Maj. Demietrice Pittman, Ph.D.
Clinical Psychologist
Eisenhower Army Medical Center
Suicide is the act of intentionally causing your own death. It is an overlooked epidemic in the world. The World Health Organization estimates that suicide is the 13th-leading cause of death worldwide and the National Safety Council rates it sixth in the United States. It is a leading cause of death among teenagers and adults under 35. The rate of suicide is higher in men than in women. There are an estimated 10 to 20 million non-fatal attempted suicides every year worldwide.

People often mistakenly think that if you talk about it, it may make people consider it. This is a myth.

"Awareness of the signs and symptoms is the best prevention," Sgt. Tisheena King, EAMC Suicide Prevention NCO, said. She is organizing and distributing awareness material during the month of September, which is recognized as National Suicide Prevention and Awareness Month.

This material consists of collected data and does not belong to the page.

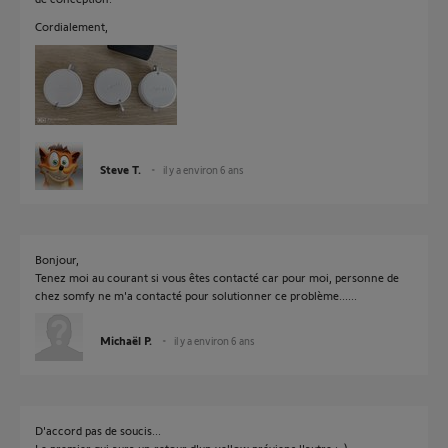
Cordialement,
Steve T.
il y a environ 6 ans
Bonjour,
Tenez moi au courant si vous êtes contacté car pour moi, personne de
chez somfy ne m'a contacté pour solutionner ce problème......
Michaël P.
il y a environ 6 ans
D'accord pas de soucis...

"Sept. 10, is also World Prevention Day," King said. "The Department of Behavioral Health is working to make sure people understand the warning signs for suicide and what they can do to help others."

Know the warning signs

• Threats or comments about killing themselves, also known as suicidal ideation, can begin with seemingly harmless thoughts like "I wish I wasn't here" but can become more overt and dangerous

• Increased alcohol and drug use

• Aggressive behavior

• Social withdrawal from friends, family and the community

• Dramatic mood swings

• Talking, writing or thinking about death

• Impulsive or reckless behavior

What can you do?

If you think your friend or family member will hurt herself or someone else, call 911 immediately. There are a few ways to approach this situation.
• Remove means such as guns, knives or stockpiled pills

• Calmly ask simple and direct questions, such as "Can I help you call your psychiatrist?" rather than, "Would you rather I call your psychiatrist, your therapist or your case manager?"

• Talk openly and honestly about suicide. Don't be afraid to ask questions such as "Are you having thoughts of suicide?" or "Do you have a plan for how you would kill yourself?"
• Ask what you can do to help

• Don't argue, threaten or raise your voice

• Don't debate whether suicide is right or wrong

"The Department of Behavioral Health at EAMC, King said, "is willing to offer any assistance, and provides service for active-duty military walk-ins every day from 7:30 a.m. to 4 p.m. and has providers on call in the Emergency Department 24 hours a day. Individuals can also call the National Suicide Prevention Lifeline Phone Number, 1-800-273-8255. You do not have to go it alone."